136. Le Gouvernement expose aussi que le but ultime de l’organisation terroriste PKK a été fixé par Abdullah Öcalan et ses amis en 1978, date à laquelle ils l’ont fondée, et que ce but est d’établir un État indépendant du Kurdistan sur la base des principes marxistes et léninistes dans une zone couvrant l’est et le sud-est de la Turquie et une partie de la Syrie, de l’Iran et de l’Irak. Il indique que le KCK est un modèle politique de reconstruction de la société kurde, par le biais de structures administratives et judiciaires, en conformité avec le but ultime du PKK. Selon le Gouvernement, le PKK et ses sous-groupes ont mené des activités terroristes ayant porté atteinte au droit à la vie (plusieurs dizaines de milliers de morts et de blessés, dont des civils et des membres des forces de l’ordre dans la période précédant la tentative de coup d’État), au droit à la liberté et à la sécurité, au droit au respect du domicile et au droit à la propriété dans plusieurs régions de Turquie. En particulier, ces organisations auraient augmenté le nombre de leurs attaques terroristes afin de déclarer la soi-disant autonomie de certains départements du sud-est de la Turquie et de faire pression sur la population de cette région en empêchant la libre circulation en creusant des fossés, en installant des barricades et en posant des bombes aux entrées et sorties des villes, et en utilisant des armes de guerre.

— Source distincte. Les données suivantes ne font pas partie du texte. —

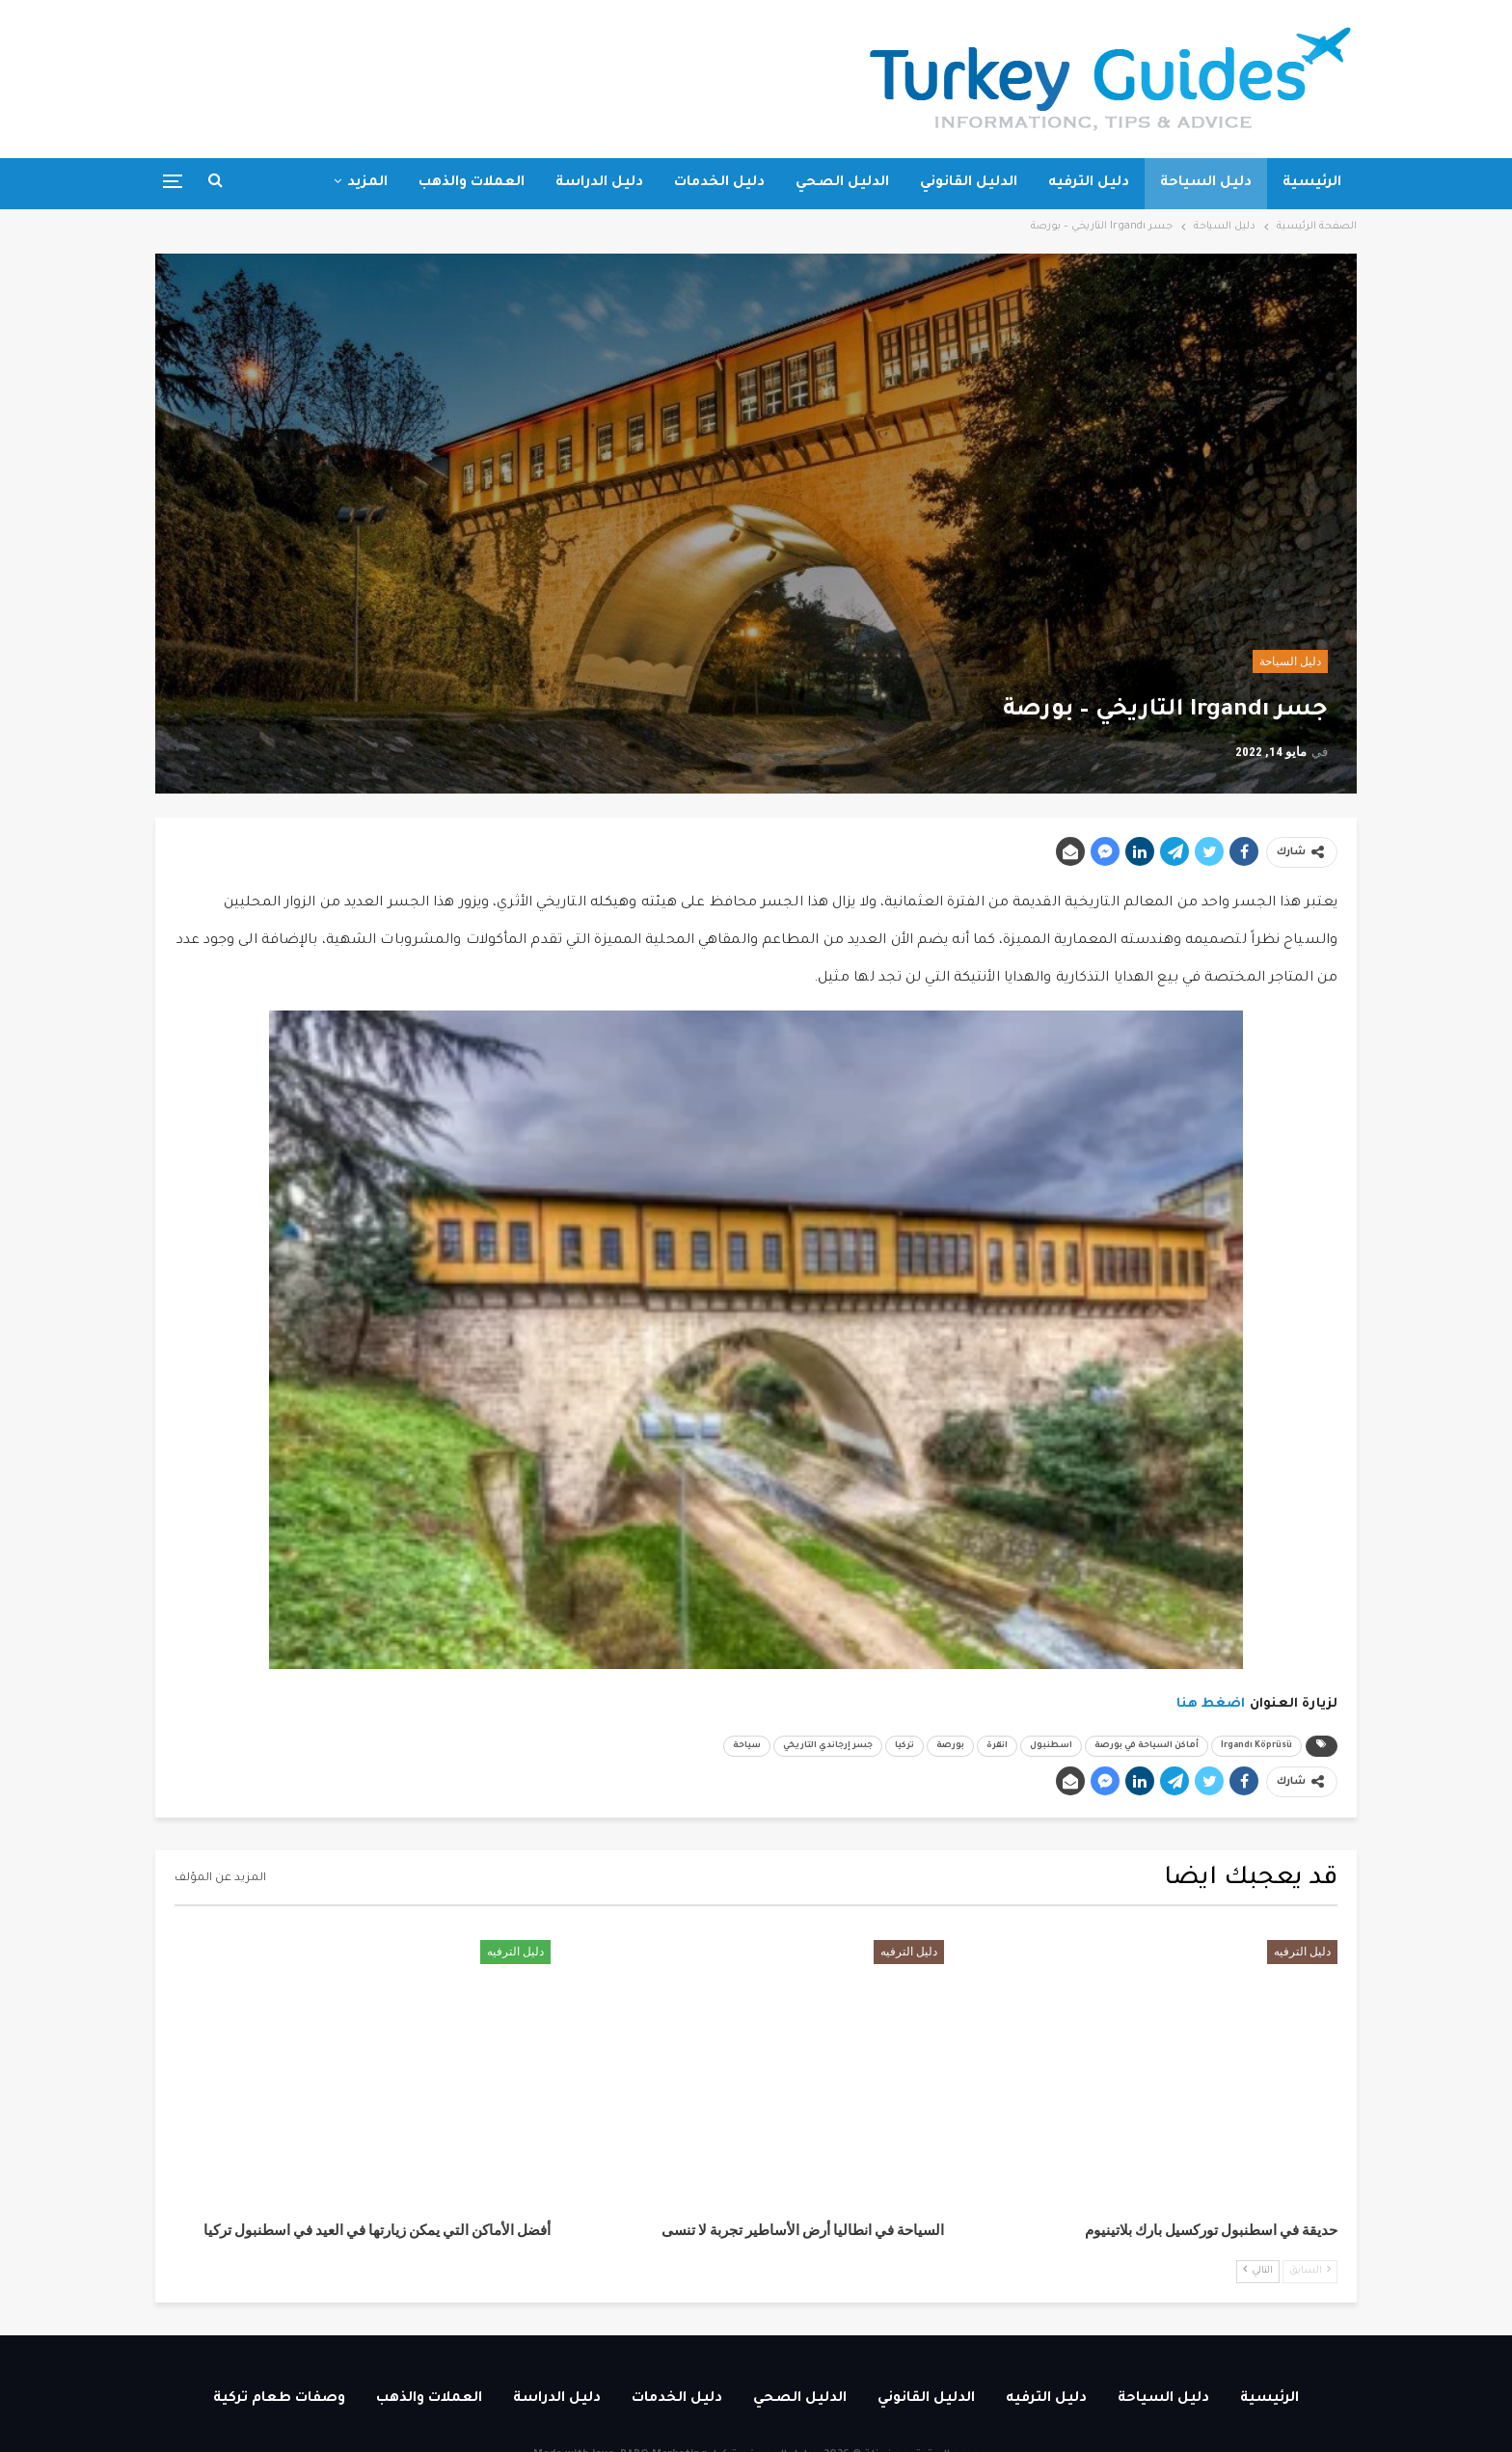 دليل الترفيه (1088, 183)
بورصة (950, 1746)
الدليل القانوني (968, 183)
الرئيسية (1311, 183)
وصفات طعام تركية (279, 2399)
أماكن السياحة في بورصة (1146, 1746)
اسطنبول (1051, 1746)
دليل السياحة (1206, 183)
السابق (1310, 2270)
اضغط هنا (1211, 1704)
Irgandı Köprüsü (1256, 1746)
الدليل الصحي (842, 183)
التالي (1258, 2270)
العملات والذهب (471, 183)
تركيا (904, 1746)
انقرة (997, 1746)
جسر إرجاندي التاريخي (828, 1746)
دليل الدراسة (599, 183)
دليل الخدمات (719, 183)
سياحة (747, 1746)
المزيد (367, 183) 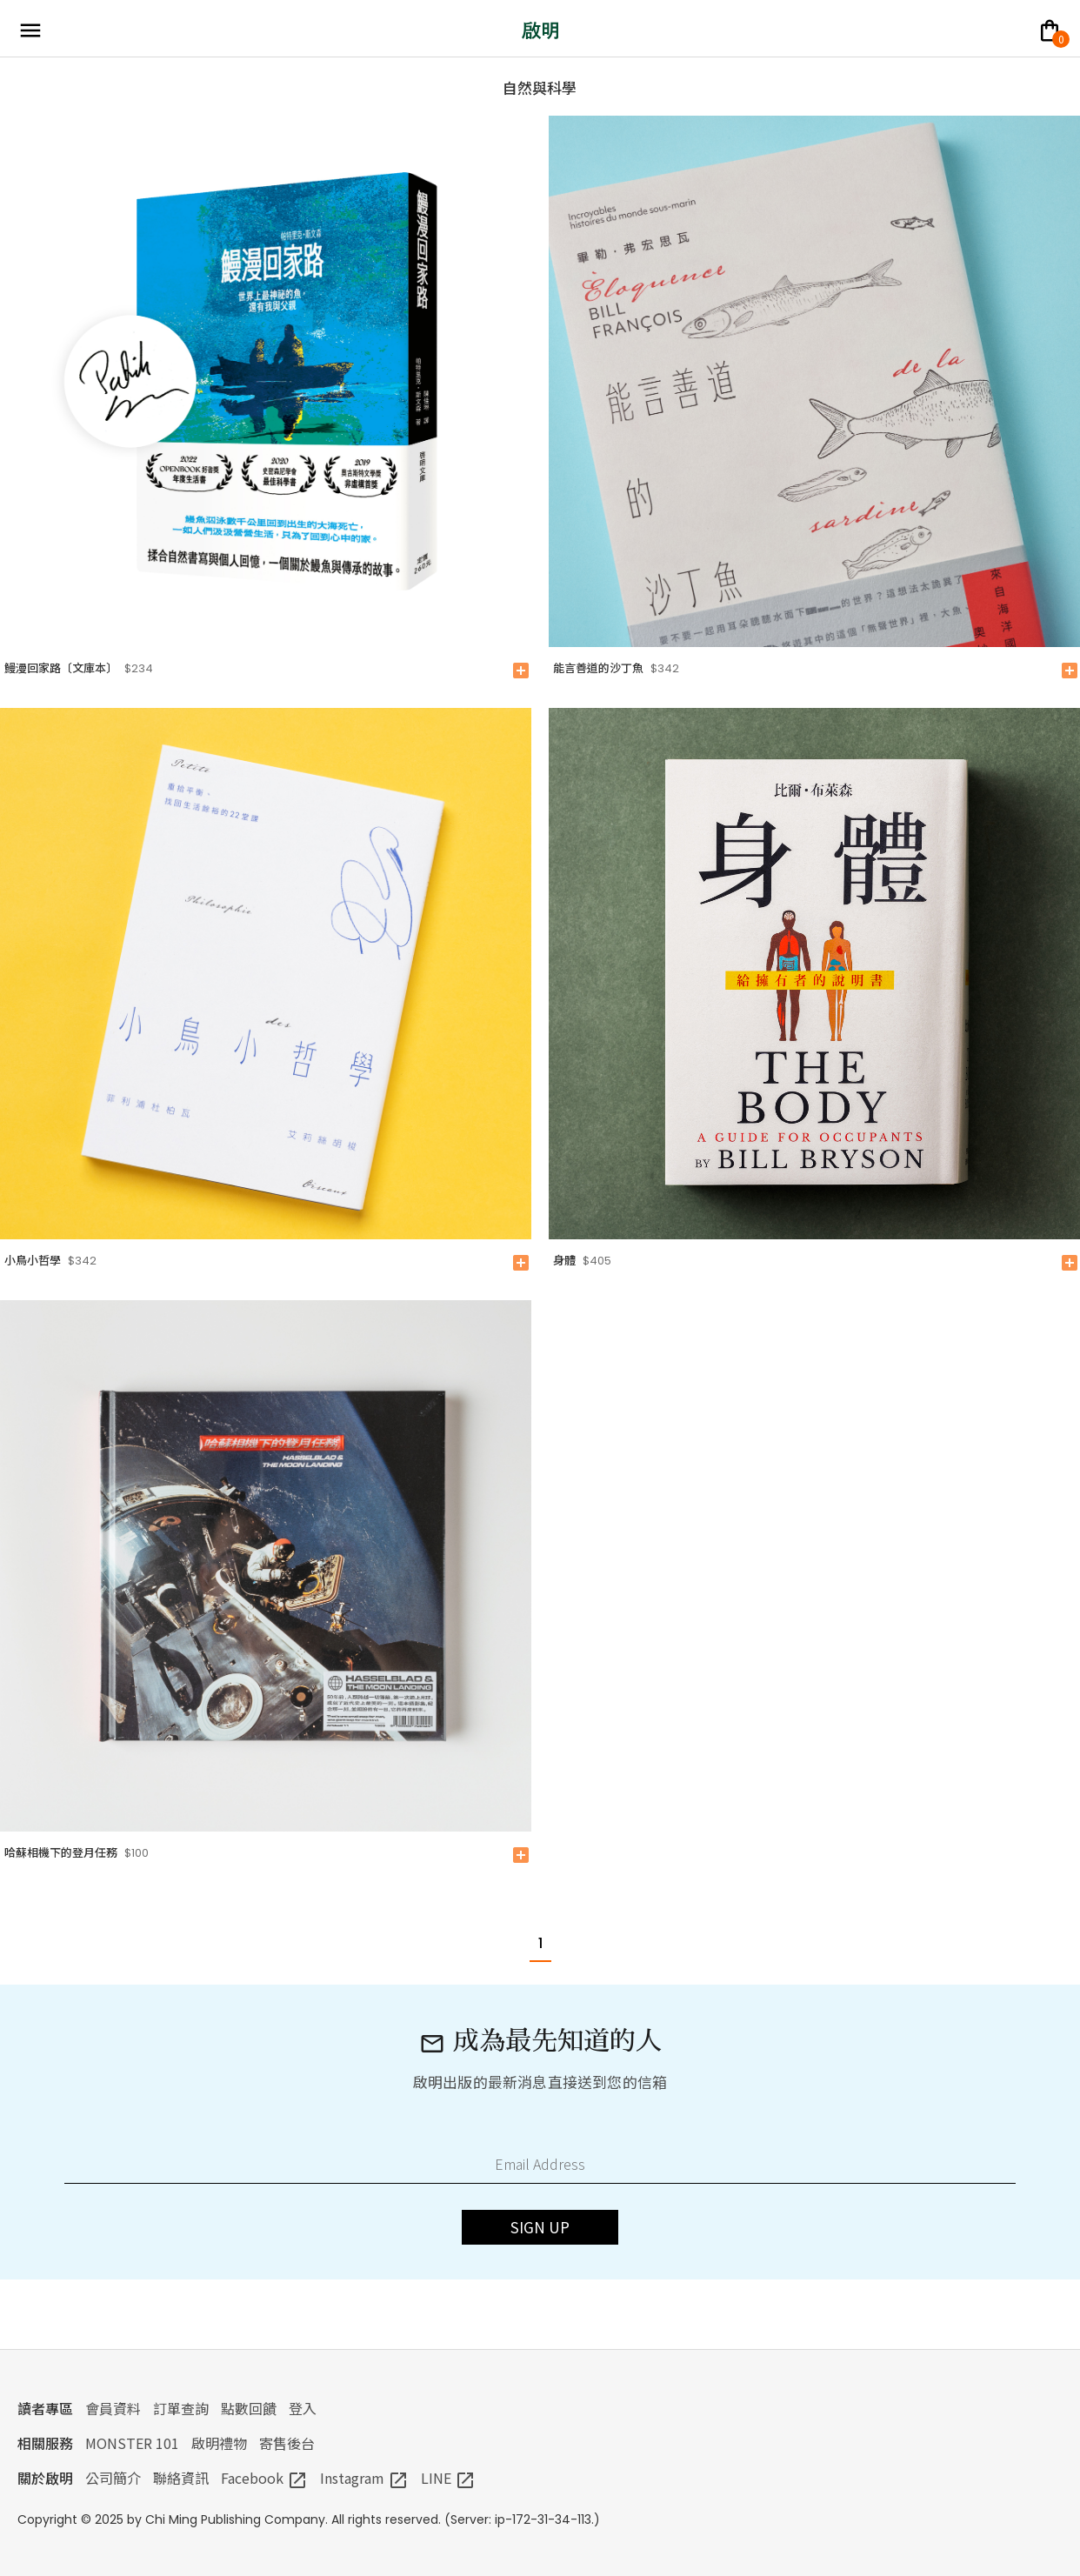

137. Le Gouvernement soutient également que, eu égard aux éléments de preuve recueillis dans le cadre de l’enquête pénale menée en l’espèce, il était objectivement possible de parvenir à la conviction qu’il existait des raisons plausibles de soupçonner les requérants d’avoir commis les infractions qui leur étaient reprochées. Il ajoute que, compte tenu des éléments de preuve obtenus lors de l’enquête, des procédures pénales ont été engagées à l’encontre des requérants, et que celles-ci sont actuellement en cours devant les juridictions nationales.

2. Les tiers intervenants

a) Le Commissaire aux droits de l’homme

138. Le Commissaire aux droits de l’homme souligne que le recours excessif à la mesure de détention est un problème de longue date en Turquie. Il note à cet égard que deux cent dix journalistes ont été mis en détention provisoire durant l’état d’urgence, sans compter ceux qui ont été arrêtés et remis en liberté après avoir été interrogés. Il affirme que le nombre élevé de journalistes détenus s’explique entre autres par la pratique des juges, ceux-ci tendant souvent à ignorer le caractère exceptionnel de la mesure de détention, et il précise à cet égard qu’il s’agit d’une mesure de dernier recours qui ne devrait être appliquée que lorsque toutes les autres options sont jugées insuffisantes. Il ajoute que, dans la majorité des affaires relatives à la détention provisoire des journalistes, les intéressés sont accusés d’infractions liées au terrorisme sans qu’il n’y ait de preuves établissant leur participation à des activités terroristes. À cet égard, le Commissaire aux droits de l’homme déclare être frappé par la faiblesse des accusations et le contenu politique des décisions relatives à la mise et au maintien en détention provisoire des intéressés.

b) Le Rapporteur spécial

139. Le Rapporteur spécial signale que, depuis la déclaration d’état d’urgence, un grand nombre de journalistes ont été mis en détention provisoire sur le fondement d’accusations vagues et sans preuves suffisantes.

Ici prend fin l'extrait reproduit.